Page layout parsing data:

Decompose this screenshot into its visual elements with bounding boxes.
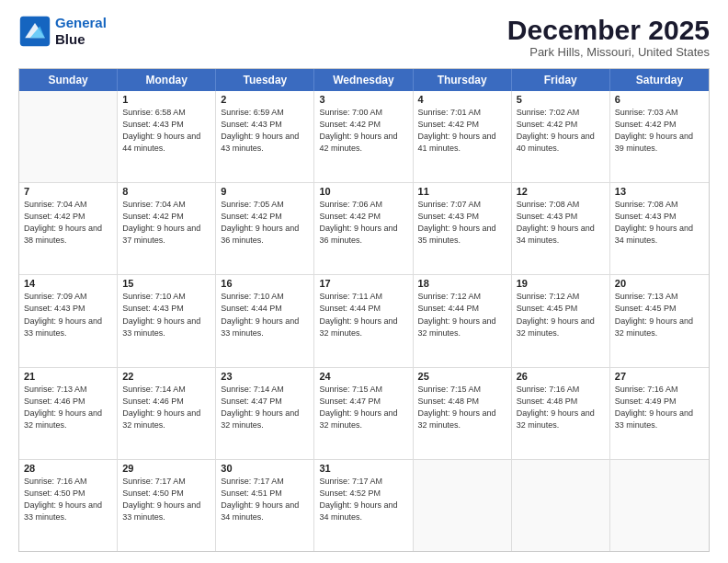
calendar-cell-9: 9Sunrise: 7:05 AM Sunset: 4:42 PM Daylig… bbox=[216, 183, 314, 274]
logo-text: General Blue bbox=[55, 15, 107, 48]
calendar-cell-6: 6Sunrise: 7:03 AM Sunset: 4:42 PM Daylig… bbox=[610, 91, 709, 182]
day-number: 23 bbox=[221, 371, 309, 382]
day-number: 22 bbox=[122, 371, 210, 382]
calendar-cell-empty bbox=[512, 460, 610, 551]
calendar-row: 21Sunrise: 7:13 AM Sunset: 4:46 PM Dayli… bbox=[19, 368, 709, 460]
day-number: 16 bbox=[221, 278, 309, 289]
day-number: 2 bbox=[221, 94, 309, 105]
cell-info: Sunrise: 7:04 AM Sunset: 4:42 PM Dayligh… bbox=[24, 199, 112, 247]
calendar-row: 7Sunrise: 7:04 AM Sunset: 4:42 PM Daylig… bbox=[19, 183, 709, 275]
day-number: 26 bbox=[517, 371, 605, 382]
day-number: 11 bbox=[418, 186, 506, 197]
cell-info: Sunrise: 7:08 AM Sunset: 4:43 PM Dayligh… bbox=[615, 199, 704, 247]
calendar-row: 1Sunrise: 6:58 AM Sunset: 4:43 PM Daylig… bbox=[19, 91, 709, 183]
cell-info: Sunrise: 7:11 AM Sunset: 4:44 PM Dayligh… bbox=[319, 291, 407, 339]
logo: General Blue bbox=[18, 15, 107, 48]
day-number: 30 bbox=[221, 463, 309, 474]
calendar-cell-2: 2Sunrise: 6:59 AM Sunset: 4:43 PM Daylig… bbox=[216, 91, 314, 182]
title-block: December 2025 Park Hills, Missouri, Unit… bbox=[507, 15, 710, 59]
calendar-cell-17: 17Sunrise: 7:11 AM Sunset: 4:44 PM Dayli… bbox=[314, 275, 413, 366]
cell-info: Sunrise: 7:13 AM Sunset: 4:46 PM Dayligh… bbox=[24, 384, 112, 431]
calendar-cell-21: 21Sunrise: 7:13 AM Sunset: 4:46 PM Dayli… bbox=[19, 368, 118, 459]
day-number: 1 bbox=[122, 94, 210, 105]
header-day-sunday: Sunday bbox=[19, 69, 118, 91]
cell-info: Sunrise: 7:17 AM Sunset: 4:51 PM Dayligh… bbox=[221, 476, 309, 523]
calendar-cell-1: 1Sunrise: 6:58 AM Sunset: 4:43 PM Daylig… bbox=[118, 91, 216, 182]
cell-info: Sunrise: 7:14 AM Sunset: 4:46 PM Dayligh… bbox=[122, 384, 210, 431]
calendar-cell-12: 12Sunrise: 7:08 AM Sunset: 4:43 PM Dayli… bbox=[512, 183, 610, 274]
day-number: 12 bbox=[517, 186, 605, 197]
calendar-cell-25: 25Sunrise: 7:15 AM Sunset: 4:48 PM Dayli… bbox=[414, 368, 512, 459]
calendar-body: 1Sunrise: 6:58 AM Sunset: 4:43 PM Daylig… bbox=[19, 91, 709, 551]
calendar-row: 14Sunrise: 7:09 AM Sunset: 4:43 PM Dayli… bbox=[19, 275, 709, 367]
calendar-cell-27: 27Sunrise: 7:16 AM Sunset: 4:49 PM Dayli… bbox=[610, 368, 709, 459]
calendar-cell-8: 8Sunrise: 7:04 AM Sunset: 4:42 PM Daylig… bbox=[118, 183, 216, 274]
calendar-cell-19: 19Sunrise: 7:12 AM Sunset: 4:45 PM Dayli… bbox=[512, 275, 610, 366]
cell-info: Sunrise: 7:07 AM Sunset: 4:43 PM Dayligh… bbox=[418, 199, 506, 247]
cell-info: Sunrise: 7:14 AM Sunset: 4:47 PM Dayligh… bbox=[221, 384, 309, 431]
day-number: 13 bbox=[615, 186, 704, 197]
calendar-cell-11: 11Sunrise: 7:07 AM Sunset: 4:43 PM Dayli… bbox=[414, 183, 512, 274]
cell-info: Sunrise: 7:17 AM Sunset: 4:52 PM Dayligh… bbox=[319, 476, 407, 523]
header-day-tuesday: Tuesday bbox=[216, 69, 314, 91]
calendar-cell-empty bbox=[19, 91, 118, 182]
cell-info: Sunrise: 7:13 AM Sunset: 4:45 PM Dayligh… bbox=[615, 291, 704, 339]
calendar-row: 28Sunrise: 7:16 AM Sunset: 4:50 PM Dayli… bbox=[19, 460, 709, 551]
header-day-monday: Monday bbox=[118, 69, 216, 91]
header-day-thursday: Thursday bbox=[414, 69, 512, 91]
calendar-cell-29: 29Sunrise: 7:17 AM Sunset: 4:50 PM Dayli… bbox=[118, 460, 216, 551]
cell-info: Sunrise: 7:00 AM Sunset: 4:42 PM Dayligh… bbox=[319, 107, 407, 155]
calendar-cell-13: 13Sunrise: 7:08 AM Sunset: 4:43 PM Dayli… bbox=[610, 183, 709, 274]
header-day-saturday: Saturday bbox=[610, 69, 709, 91]
calendar-cell-20: 20Sunrise: 7:13 AM Sunset: 4:45 PM Dayli… bbox=[610, 275, 709, 366]
cell-info: Sunrise: 7:16 AM Sunset: 4:48 PM Dayligh… bbox=[517, 384, 605, 431]
header-day-friday: Friday bbox=[512, 69, 610, 91]
day-number: 17 bbox=[319, 278, 407, 289]
calendar-cell-18: 18Sunrise: 7:12 AM Sunset: 4:44 PM Dayli… bbox=[414, 275, 512, 366]
day-number: 8 bbox=[122, 186, 210, 197]
cell-info: Sunrise: 7:10 AM Sunset: 4:43 PM Dayligh… bbox=[122, 291, 210, 339]
day-number: 15 bbox=[122, 278, 210, 289]
calendar-cell-15: 15Sunrise: 7:10 AM Sunset: 4:43 PM Dayli… bbox=[118, 275, 216, 366]
day-number: 24 bbox=[319, 371, 407, 382]
month-title: December 2025 bbox=[507, 15, 710, 45]
calendar-cell-26: 26Sunrise: 7:16 AM Sunset: 4:48 PM Dayli… bbox=[512, 368, 610, 459]
cell-info: Sunrise: 7:16 AM Sunset: 4:50 PM Dayligh… bbox=[24, 476, 112, 523]
calendar-cell-30: 30Sunrise: 7:17 AM Sunset: 4:51 PM Dayli… bbox=[216, 460, 314, 551]
calendar-cell-empty bbox=[414, 460, 512, 551]
calendar-cell-24: 24Sunrise: 7:15 AM Sunset: 4:47 PM Dayli… bbox=[314, 368, 413, 459]
day-number: 29 bbox=[122, 463, 210, 474]
cell-info: Sunrise: 7:05 AM Sunset: 4:42 PM Dayligh… bbox=[221, 199, 309, 247]
day-number: 25 bbox=[418, 371, 506, 382]
day-number: 14 bbox=[24, 278, 112, 289]
cell-info: Sunrise: 7:16 AM Sunset: 4:49 PM Dayligh… bbox=[615, 384, 704, 431]
calendar-cell-14: 14Sunrise: 7:09 AM Sunset: 4:43 PM Dayli… bbox=[19, 275, 118, 366]
cell-info: Sunrise: 7:08 AM Sunset: 4:43 PM Dayligh… bbox=[517, 199, 605, 247]
calendar-cell-3: 3Sunrise: 7:00 AM Sunset: 4:42 PM Daylig… bbox=[314, 91, 413, 182]
cell-info: Sunrise: 7:02 AM Sunset: 4:42 PM Dayligh… bbox=[517, 107, 605, 155]
day-number: 18 bbox=[418, 278, 506, 289]
calendar-cell-16: 16Sunrise: 7:10 AM Sunset: 4:44 PM Dayli… bbox=[216, 275, 314, 366]
day-number: 31 bbox=[319, 463, 407, 474]
day-number: 4 bbox=[418, 94, 506, 105]
cell-info: Sunrise: 7:17 AM Sunset: 4:50 PM Dayligh… bbox=[122, 476, 210, 523]
calendar-cell-5: 5Sunrise: 7:02 AM Sunset: 4:42 PM Daylig… bbox=[512, 91, 610, 182]
day-number: 27 bbox=[615, 371, 704, 382]
location: Park Hills, Missouri, United States bbox=[507, 45, 710, 59]
calendar-cell-7: 7Sunrise: 7:04 AM Sunset: 4:42 PM Daylig… bbox=[19, 183, 118, 274]
day-number: 21 bbox=[24, 371, 112, 382]
day-number: 6 bbox=[615, 94, 704, 105]
cell-info: Sunrise: 6:58 AM Sunset: 4:43 PM Dayligh… bbox=[122, 107, 210, 155]
calendar-cell-empty bbox=[610, 460, 709, 551]
page: General Blue December 2025 Park Hills, M… bbox=[0, 0, 728, 563]
calendar-cell-23: 23Sunrise: 7:14 AM Sunset: 4:47 PM Dayli… bbox=[216, 368, 314, 459]
calendar-cell-22: 22Sunrise: 7:14 AM Sunset: 4:46 PM Dayli… bbox=[118, 368, 216, 459]
calendar-cell-10: 10Sunrise: 7:06 AM Sunset: 4:42 PM Dayli… bbox=[314, 183, 413, 274]
calendar-header: SundayMondayTuesdayWednesdayThursdayFrid… bbox=[19, 69, 709, 91]
day-number: 19 bbox=[517, 278, 605, 289]
cell-info: Sunrise: 7:09 AM Sunset: 4:43 PM Dayligh… bbox=[24, 291, 112, 339]
cell-info: Sunrise: 7:01 AM Sunset: 4:42 PM Dayligh… bbox=[418, 107, 506, 155]
calendar-cell-28: 28Sunrise: 7:16 AM Sunset: 4:50 PM Dayli… bbox=[19, 460, 118, 551]
header-day-wednesday: Wednesday bbox=[314, 69, 413, 91]
logo-icon bbox=[18, 15, 51, 48]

What you need to do:
Which lines of the records contain the word "Blue"? Copy each of them.

Output of the exercise:
logo-text: General Blue bbox=[55, 15, 107, 48]
logo: General Blue bbox=[18, 15, 107, 48]
page: General Blue December 2025 Park Hills, M… bbox=[0, 0, 728, 563]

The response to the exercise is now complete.